Esaar (India) Ltd is that distant cousin who keeps borrowing money at weddings and never returns it, yet still shows up in a new kurta every year. A Non-Banking Financial Company (NBFC) with 95% of its loan book unsecured (yes, unsecured), a promoter holding of barely 3.1% (blink and you’ll miss it), and “other income” making up 76% of FY22 revenue. Throw in an open offer at ₹8 while the stock runs at ₹17+, and you have a finance company that looks less like HDFC and more like a Netflix crime docu-series.


2. Introduction

Founded in 1951, Esaar should have been the wise grandfather of Indian NBFCs. Instead, it feels like that one old relative who keeps changing his will depending on who brings him sweets.

The company officially provides all sorts of financial services—home loans, gold loans, business loans, MSME financing, microfinance, developer and construction finance, even capital market finance. Basically, everything under the sun except maybe “loan to buy Maggi in the hostel canteen.”

But peel back the glossy list and the numbers scream louder than the board minutes. Secured loans? Just 5%. Unsecured? A whopping 95%. This is not lending—it’s gambling with an Excel sheet. And surprise, surprise, operating profits vanish while “other income” keeps popping up like a magician’s rabbit.

And then the real drama—open offers at ₹8 while retail investors have already chased it to ₹17+. With promoters barely holding anything, it feels like the company is being passed around more than the microphone at a political rally.

So, is Esaar a hidden phoenix or just another penny-stock soap opera?

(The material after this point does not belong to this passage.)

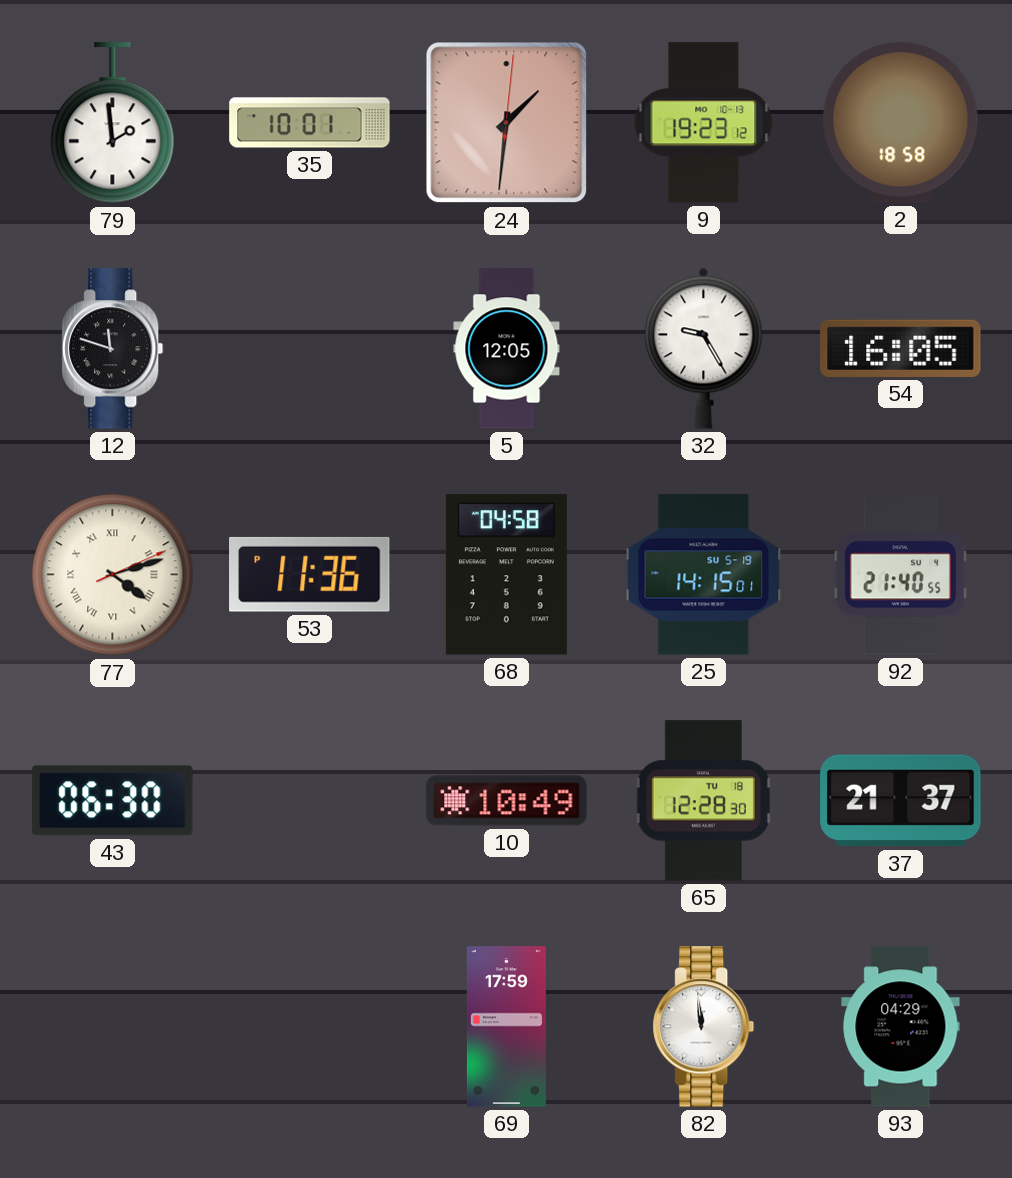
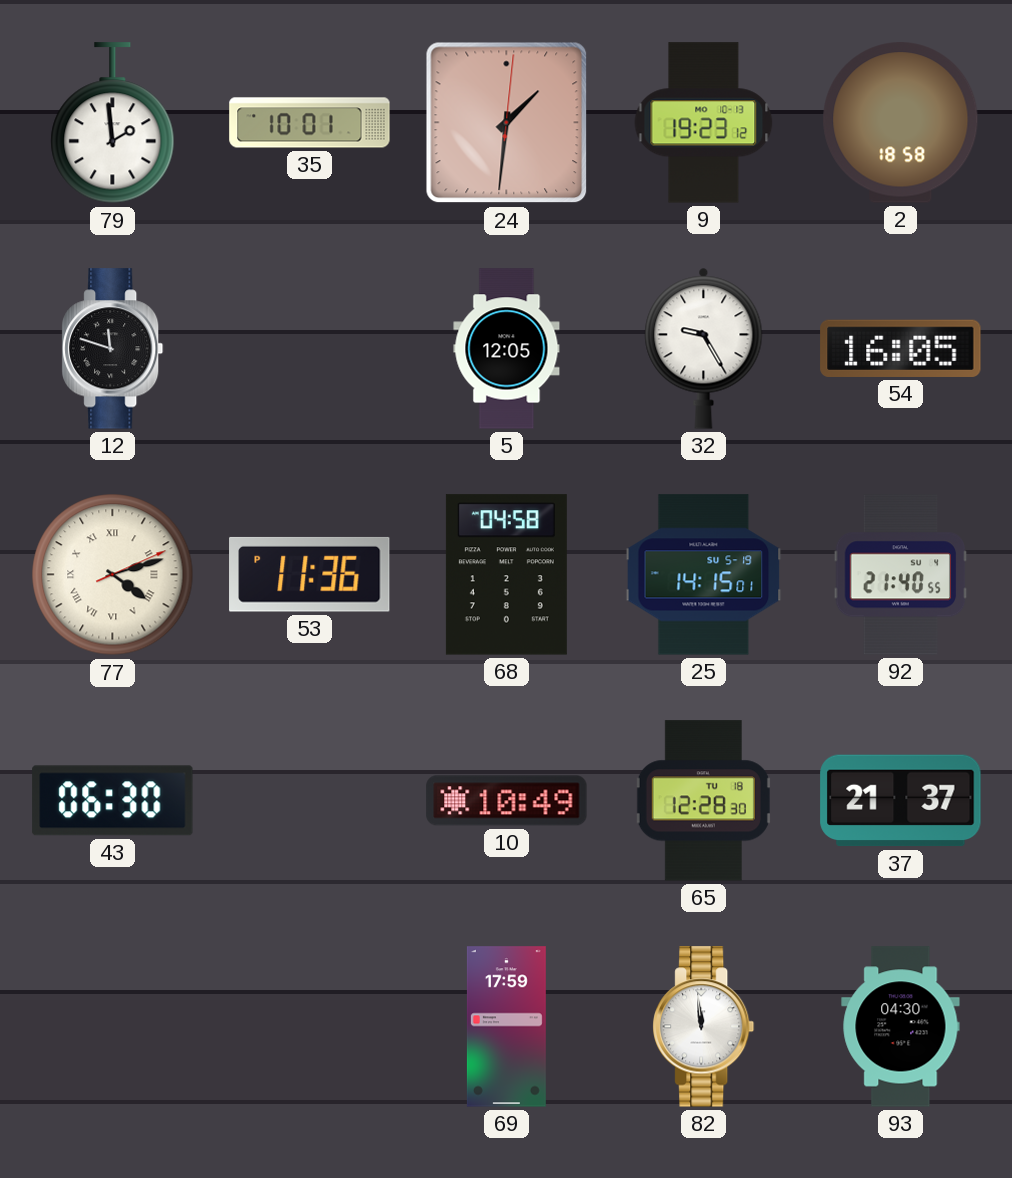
93: 04:29 -> 04:30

Let’s play detective.


3. Business Model (WTF Do They Even Do?)

Officially: Asset Finance.
Unofficially: Asset-light, promoter-light, and maybe even business-light.

The company’s services portfolio reads like an overenthusiastic pamphlet from a shady coaching class:

  • Retail Credit: home, business, personal, vehicle, education, agri, LAP, LAS, project loans—you name it.
  • Startup Funding: loans, mentorship, seed funding (because who better to guide startups than a company struggling itself?).

But here’s the twist—revenues aren’t actually coming from these grand services. In FY22:

  • Interest income was just 23%.
  • Securities trading: 1%.
  • “Other income”: 76% (that dreaded line in P&L which investors hate more than Monday mornings).

It’s like a restaurant advertising “50 dishes” but actually surviving on renting out its parking lot.